The 3 series ending on _category
contain data stored as category data in
Pandas. The 3 series ending on _object
contain data stored as Python objects.
n = 10000
series = {
'one_category': random_words_series(
n, 1,
),
'several_categories': random_words_series(
n, 10,
),
'many_categories': random_words_series(
n, 100,
),
'one_object': random_words_series(
n, 1, False,
),
'several_objects': random_words_series(
n, 10, False,
),
'many_objects': random_words_series(
n, 100, False,
),
}
After we’ve created the 6 different series using our random_words_series
method, we want to move on to analyzing memory usage. This allows us to find
out how big the memory savings are.
3. Memory
For each example series, we analyze the memory usage by using the standard
Pandas .memory_usage()
method. We print it out immediately.
memory_usage = pd.Series(
{k: v.memory_usage(deep=True) for k, v in series.items()},
name='memory_usage',
dtype='uint64',
).sort_values()
memory_usage.to_frame()
Output:
memory_usage |
|
---|---|
one_category |
10225 |
several_categories |
11050 |
many_categories |
21700 |
many_objects |
650080 |
one_object |
650080 |
several_objects |
650080 |
We can see that category data in Pandas use considerably less memory than plain Python objects.
Furthermore, we print out a logarithmic plot of memory size for each Series.
fig, ax = plt.subplots()
ax.set_ylabel('Bytes')
memory_usage.to_frame().plot(
kind='bar',
logy=True,
ax=ax,
);
Output:
Finally, we show how memory usage behaves when the amount of different categories inside a Series grows.
4. Memory usage as function of size
For this analysis, we create 2000 series with up to 2000 different categories. As before, to allow us to understand the memory usage of category data in Pandas, we create the series once using the Pandas category data type and once just using plain Python objects.
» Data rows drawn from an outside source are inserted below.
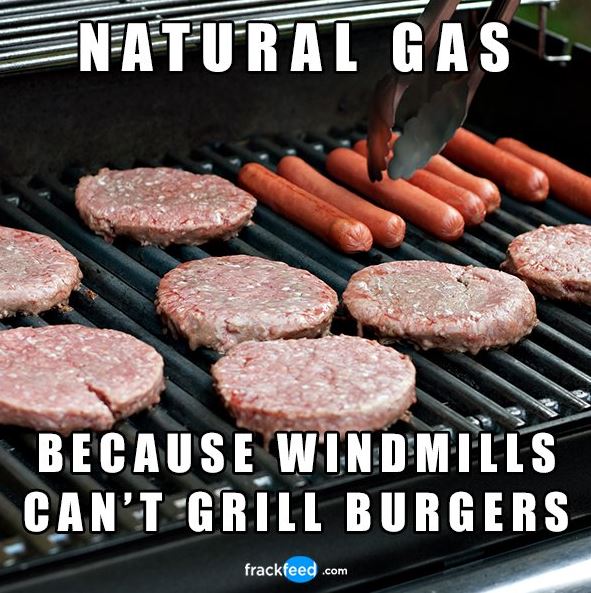 The height and width of the screenshot is (593, 591). Identify the location of left prong handle. (431, 12). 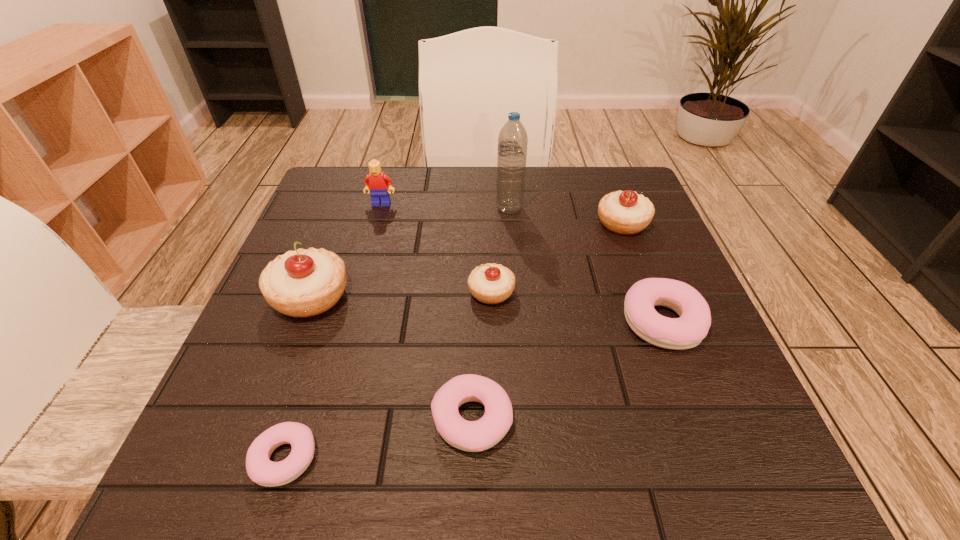 Find the location of `beige pastry that is the second closest to the tallest pastry`. beige pastry that is the second closest to the tallest pastry is located at coordinates (624, 212).

Find the location of a particular element. Image resolution: width=960 pixels, height=540 pixels. the second closest beige pastry to the tallest object is located at coordinates (491, 283).

Point out which pink pastry is positioned as the nearest to the second shortest object. Please provide its 2D coordinates. Your answer should be formatted as a tuple, i.e. [(x, y)], where the tuple contains the x and y coordinates of a point satisfying the conditions above.

[(260, 469)]

Where is `pink pastry that is the second nearest to the second shortest object`? pink pastry that is the second nearest to the second shortest object is located at coordinates (688, 331).

Locate an element on the screen. This screenshot has width=960, height=540. free spot that satisfies the following two spatial constraints: 1. on the back side of the tallest object; 2. on the right side of the second biggest pink pastry is located at coordinates (475, 208).

I want to click on vacant space that satisfies the following two spatial constraints: 1. on the face of the Lego; 2. on the right side of the biggest pink pastry, so click(x=348, y=322).

Find the location of a particular element. free space that satisfies the following two spatial constraints: 1. on the face of the second shortest object; 2. on the right side of the Lego is located at coordinates (322, 420).

Locate an element on the screen. vacant region that satisfies the following two spatial constraints: 1. on the front side of the tallest object; 2. on the left side of the biggest pink pastry is located at coordinates (518, 322).

You are a GUI agent. You are given a task and a screenshot of the screen. Output one action in this format:
    pyautogui.click(x=<x>, y=<y>)
    Task: Click on the free point that satisfies the following two spatial constraints: 1. on the back side of the blue water bottle; 2. on the left side of the second beige pastry from left to right
    
    Given the screenshot: What is the action you would take?
    pyautogui.click(x=490, y=208) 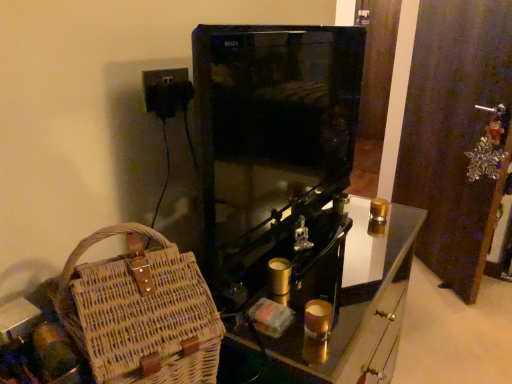 Question: Does woven straw bag at lower left have a greater height compared to woven wood basket at lower left?

Choices:
 (A) yes
 (B) no

Answer: (B)

Question: From the image's perspective, does woven straw bag at lower left appear lower than woven wood basket at lower left?

Choices:
 (A) no
 (B) yes

Answer: (A)

Question: From a real-world perspective, is woven straw bag at lower left under woven wood basket at lower left?

Choices:
 (A) yes
 (B) no

Answer: (B)

Question: Is the position of woven straw bag at lower left more distant than that of woven wood basket at lower left?

Choices:
 (A) yes
 (B) no

Answer: (B)

Question: Is woven straw bag at lower left completely or partially outside of woven wood basket at lower left?

Choices:
 (A) yes
 (B) no

Answer: (A)

Question: From a real-world perspective, is woven straw bag at lower left on top of woven wood basket at lower left?

Choices:
 (A) yes
 (B) no

Answer: (A)

Question: Is woven straw bag at lower left facing away from metallic brown door at right?

Choices:
 (A) yes
 (B) no

Answer: (B)

Question: Does woven straw bag at lower left appear on the right side of metallic brown door at right?

Choices:
 (A) no
 (B) yes

Answer: (A)

Question: Is woven straw bag at lower left smaller than metallic brown door at right?

Choices:
 (A) yes
 (B) no

Answer: (A)

Question: Considering the relative sizes of woven straw bag at lower left and metallic brown door at right in the image provided, is woven straw bag at lower left wider than metallic brown door at right?

Choices:
 (A) yes
 (B) no

Answer: (A)

Question: From a real-world perspective, is woven straw bag at lower left located beneath metallic brown door at right?

Choices:
 (A) yes
 (B) no

Answer: (B)

Question: Does woven straw bag at lower left have a lesser height compared to metallic brown door at right?

Choices:
 (A) yes
 (B) no

Answer: (A)

Question: Could you tell me if metallic brown door at right is facing woven wood basket at lower left?

Choices:
 (A) yes
 (B) no

Answer: (B)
First, we calculate the memory usage for the plain Python object series:
size_n = 2000
size = pd.Series(
{
i: random_words_series(
size_n, i, False,
).memory_usage(deep=True)
for i in range(1, size_n + 1)
},
name="Memory usage for n categories (object data type)",
).sort_values()
Right after that, we calculate the memory usage for all categorical series:
size_categorical = pd.Series(
{
i: random_words_series(
size_n, i,
).memory_usage(deep=True)
for i in range(1, size_n + 1)
},
name="Memory usage for n categories (categorical data type)",
).sort_values()
Now, we can put the sizes next to each other in a Pandas DataFrame. We immediately see that despite the number of categories nearing 2000, the memory usage never comes close to that of the Series using plain Python objects.
sizes = pd.DataFrame([size, size_categorical]).T
sizes
Output:
Memory usage for n categories (object data type) | Memory usage for n categories (categorical data type) | |
---|---|---|
1 | 130080 | 2225 |
2 | 130080 | 2290 |
3 | 130080 | 2355 |
… | … | … |
1998 | 130080 | 127460 |
1999 | 130080 | 127395 |
2000 | 130080 | 127460 |
We can plot these values against each other. Since the Python object Series always contain the same amount of data regardless of the number of categories we see that the memory usage is constant as well. For the category data type series we see an increase in memory usage, but it never touches the constant line of the Python object series in the plot.
fig, ax = plt.subplots(1)
ax.set_xlabel('Random Words')
ax.set_ylabel('Bytes')
sizes.plot(
ax=ax
);
Output:
At this point we should ask ourselves whether string data should always be
stored as categorical data in Pandas. While one would assume that the added
indirection should provide no advantage when using non-categorical values, the
memory usage analysis here implies otherwise. We need to further inspect
whether the method to determine memory usage is sound, and whether Pandas
.memory_usage(deep=True)
correctly takes in account all nested data. On the
other hand, with a low number of categories the memory savings are significant.
Here it always makes sense to switch the data type to categorical.
If you are dealing with category data, using the Pandas category data type improves performance.